Incidentally, the majority’s primary rationale for not seeking more comprehensive punishment of Zoom and relief and redress for businesses and consumers lays bare the reason why any federal privacy regime may prove to be a toothless tiger. The majority reasoned that the FTC did the best it could because going to court would entail the risk Zoom would prevail given its resources, and even if the agency won, it would still burn through precious agency resources. As I’ve made this point before, if people are not given the right to vindicate their rights in court, absent a major infusion of money and authority into the FTC, a federal privacy law will fail to achieve the goal of increasing privacy in the digital world.
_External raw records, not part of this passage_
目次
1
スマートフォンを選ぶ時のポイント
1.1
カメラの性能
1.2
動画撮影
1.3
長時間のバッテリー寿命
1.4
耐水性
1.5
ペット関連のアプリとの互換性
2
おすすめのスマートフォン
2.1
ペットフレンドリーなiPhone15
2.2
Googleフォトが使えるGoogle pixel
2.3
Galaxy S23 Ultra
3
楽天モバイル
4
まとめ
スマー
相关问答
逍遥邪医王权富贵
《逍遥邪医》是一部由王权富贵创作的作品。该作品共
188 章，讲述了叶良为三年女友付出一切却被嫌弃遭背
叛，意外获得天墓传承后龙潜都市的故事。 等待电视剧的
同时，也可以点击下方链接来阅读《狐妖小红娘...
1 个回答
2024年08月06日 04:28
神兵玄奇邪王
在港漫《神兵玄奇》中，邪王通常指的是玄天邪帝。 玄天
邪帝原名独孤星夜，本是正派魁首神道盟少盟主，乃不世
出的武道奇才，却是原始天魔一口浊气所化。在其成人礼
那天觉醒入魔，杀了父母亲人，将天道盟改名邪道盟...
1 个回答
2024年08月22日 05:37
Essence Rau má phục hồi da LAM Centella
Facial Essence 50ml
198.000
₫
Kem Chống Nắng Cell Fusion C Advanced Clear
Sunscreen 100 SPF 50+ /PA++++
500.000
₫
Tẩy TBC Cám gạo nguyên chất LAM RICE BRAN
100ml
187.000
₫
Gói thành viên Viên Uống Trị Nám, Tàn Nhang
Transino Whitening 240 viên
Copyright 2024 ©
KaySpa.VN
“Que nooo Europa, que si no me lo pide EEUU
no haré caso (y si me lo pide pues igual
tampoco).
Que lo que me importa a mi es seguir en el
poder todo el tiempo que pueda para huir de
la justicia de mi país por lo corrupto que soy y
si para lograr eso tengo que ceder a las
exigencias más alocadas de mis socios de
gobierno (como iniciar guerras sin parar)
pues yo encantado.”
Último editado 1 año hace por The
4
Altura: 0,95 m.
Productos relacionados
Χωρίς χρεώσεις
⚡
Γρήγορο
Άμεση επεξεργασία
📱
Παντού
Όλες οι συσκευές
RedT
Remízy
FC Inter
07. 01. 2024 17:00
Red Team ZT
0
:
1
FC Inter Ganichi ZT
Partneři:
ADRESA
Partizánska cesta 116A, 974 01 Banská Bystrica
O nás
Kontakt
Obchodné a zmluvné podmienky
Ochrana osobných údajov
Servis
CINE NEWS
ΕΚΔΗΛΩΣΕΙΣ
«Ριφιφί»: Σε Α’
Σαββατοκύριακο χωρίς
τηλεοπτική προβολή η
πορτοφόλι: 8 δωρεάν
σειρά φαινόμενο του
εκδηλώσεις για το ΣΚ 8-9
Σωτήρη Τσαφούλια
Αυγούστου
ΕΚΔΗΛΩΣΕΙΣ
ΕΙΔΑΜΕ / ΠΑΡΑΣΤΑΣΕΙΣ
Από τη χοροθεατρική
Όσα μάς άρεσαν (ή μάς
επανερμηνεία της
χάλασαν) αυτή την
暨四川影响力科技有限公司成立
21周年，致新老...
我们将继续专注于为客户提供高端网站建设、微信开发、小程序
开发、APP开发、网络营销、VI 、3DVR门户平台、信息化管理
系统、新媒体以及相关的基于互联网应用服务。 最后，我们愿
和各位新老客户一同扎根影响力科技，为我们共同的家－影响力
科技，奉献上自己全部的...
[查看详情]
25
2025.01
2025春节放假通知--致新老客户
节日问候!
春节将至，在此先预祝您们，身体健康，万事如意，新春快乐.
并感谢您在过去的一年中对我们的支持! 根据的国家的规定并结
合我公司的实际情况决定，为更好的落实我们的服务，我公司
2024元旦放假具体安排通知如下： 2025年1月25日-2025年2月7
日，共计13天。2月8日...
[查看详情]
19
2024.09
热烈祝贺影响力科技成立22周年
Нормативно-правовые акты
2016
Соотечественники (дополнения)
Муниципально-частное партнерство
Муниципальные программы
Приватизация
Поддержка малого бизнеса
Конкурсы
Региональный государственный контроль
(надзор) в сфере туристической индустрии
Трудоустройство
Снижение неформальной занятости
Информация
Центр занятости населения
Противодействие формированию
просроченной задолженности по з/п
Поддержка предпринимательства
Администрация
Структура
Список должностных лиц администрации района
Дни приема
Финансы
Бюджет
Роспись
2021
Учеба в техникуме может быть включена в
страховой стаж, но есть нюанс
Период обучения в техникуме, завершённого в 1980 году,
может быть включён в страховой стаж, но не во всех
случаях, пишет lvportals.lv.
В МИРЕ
And, this failure will occur because of the incentives. If a multi-billion corporation like Zoom gives the FTC night sweats about pursuing what appears to be an open and shut case given the egregious violations of the FTC Act, then the biggest players in the market will continue doing what they are currently doing with some changes in order to at least nod to a new law. However, the FTC will lack the means and the will to punish enough violators to change their behavior, the ultimate goal of any statutory scheme.
As it happened, the FTC also announced its consent order against Sunday Riley and its namesake CEO for posting fake reviews of its cosmetic products on the website of retailer Sephora. Sunday Riley executives and employees created fake accounts to post fake reviews, and then used a VPN once the reviews were taken down. CEO Sunday Riley also directed employees to create three different fake accounts for this purpose. The consent order bars Sunday Riley and the named parties from making any misrepresentations about the company’s products and forbids them from failing to disclose material connections in advertising and related practices. This case does not pertain to data security and privacy, but Chopra and Kelly Slaughter dissented, voted against the consent order, and asserted, much as they did in the Zoom case:
- The FTC is doubling down on its no-money, no-fault settlement with Sunday Riley, who was charged with egregious fake review fraud. This weak settlement is a serious setback for the Commission’s credibility as a watchdog over digital markets.
- To defend this settlement, the Commissioners supporting this outcome claim they had no basis to seek more than $0. Their analytical approach favors the fraudster, and it will undermine our mission in future cases.
- The Commission can end its no-consequences settlement policy by publishing a Policy Statement on Equitable Monetary Remedies, restating legal precedent into formal rules, and designating specific misconduct as penalty offenses through an unused FTC Act authority.
FTC Chair Joseph Simons and Commissioners Noah Joshua Phillips and Christine S. Wilson made the case in their statement:
- Every case presents unique circumstances, and there are many factors that must be considered in determining what constitutes an appropriate settlement. The primary factor is the law. For example, to obtain monetary relief, the Commission must have a viable legal basis to demonstrate consumer injury or ill-gotten gains from the alleged violations. In some cases, such as frauds where the consumer receives no value, this calculation may be obvious. In others, including Sunday Riley, a legally defensible calculation of ill-gotten gains may be difficult. In such cases, the expenditure of resources needed to develop an adequate evidentiary basis reasonably to approximate ill-gotten gains may substantially outweigh any benefits to consumers and the market. We believe the Commission’s order strikes the right balance.
- The relief obtained in this case is consequential and will provide both specific and general deterrence. The administrative order binds Sunday Riley and its CEO.